In today’s tough economy, many people are using their vehicles to make extra money by joining a car for hire or transportation company network, such as Sidecar, Lyft, and Uber. These ride-sharing services use an app to connect people who need transportation with car owners looking for a quick source of income. Great idea, huh?

Hold on a second. Before you start driving around strangers for profit, read on.

Spoiler alert: If you’re thinking of hiring out your services to one of these networks, you better check your auto insurance coverage first – you may not be properly protected in case of an accident.

High-Tech Carpooling – Serious Insurance Policy Gaps
The California Public Utilities Commission (CPUC) requires ridesharing companies to carry liability insurance when drivers are operating cars on the companies’ behalf, but when, exactly that is, has still yet to be determined. Part of the confusion concerns the definition of the ridesharing business model.
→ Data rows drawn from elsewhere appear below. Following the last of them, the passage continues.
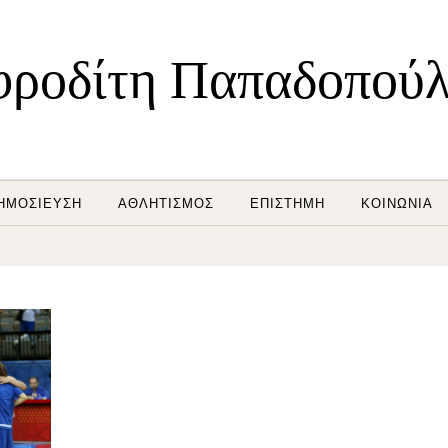
ροδίτη Παπαδοπού
ΗΜΟΣΊΕΥΣΗ
ΑΘΛΗΤΙΣΜΌΣ
ΕΠΙΣΤΉΜΗ
ΚΟΙΝΩΝΊΑ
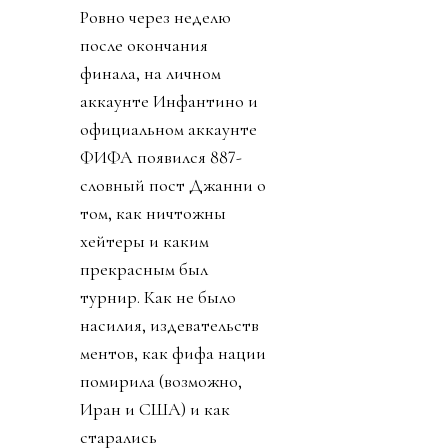
ФИФА Инфантино,
нажал на спусковой
крючок давно
созревшего плана:
прихватизация футбола.
О том как почти
похитили футбол - наша
краткая хроника.
День 0. 26 июля 2026.
Ровно через неделю
после окончания
финала, на личном
аккаунте Инфантино и
официальном аккаунте
ФИФА появился 887-
словный пост Джанни о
The companies view a driver is considered as “on the clock” when they decide to pick up passengers, and is “off the clock”, when they don’t have a passenger in their vehicle.

Last year, the CPUC created a new category of service called “Transportation Network Companies” to cover Sidecar, UberX, and Lyft, making California the first state to recognize such services.

In California, the legalities of insuring drivers who transport fares using ridesharing systems has been put under the spotlight, after a tragic New Year’s Eve accident in San Francisco, when an Uber driver struck and killed a 6-year-old girl. Because the driver was not carrying any passengers at the time, Uber has claimed that it is not liable. However, Uber is being sued for wrongful death and negligence, stating that the driver was logged onto Uber’s network at the time of the incident, and is therefore liable.

Ridesharing services have been shifting liability to drivers, frequently not informing drivers about their legal responsibility and potential lack of adequate insurance coverage. Because many standard personal auto insurance policies clearly reject coverage for commercial transportation services, this leaves the driver without insurance coverage in effect, with total responsibility. To be covered, drivers must purchase much more-costly commercial insurance; drivers are left with the burden of assuming most of the risk in case of accidents.

The California insurance industry is now warning drivers in these ride-sharing programs to pay close attention to the coverage that they have and to ask questions to make sure that they know when they are and are not protected by the company’s policy.

Insurance for Transportation Network Company Drivers
If you’re considering becoming a driver for a transportation service, save yourself some future grief, and check to see if your insurance policy will cover you when you’re on the clock accepting fares. If not, buy a commercial auto insurance policy.

Drivers who live in states that offer no-fault insurance could be in more trouble. No-fault auto insurance only covers private individuals; it may not cover a person driving for a commercial service. What does this leave the driver? Even though he or she lives in a no-fault state, they could be at fault, and on the hook for injuries and damages caused in an accident.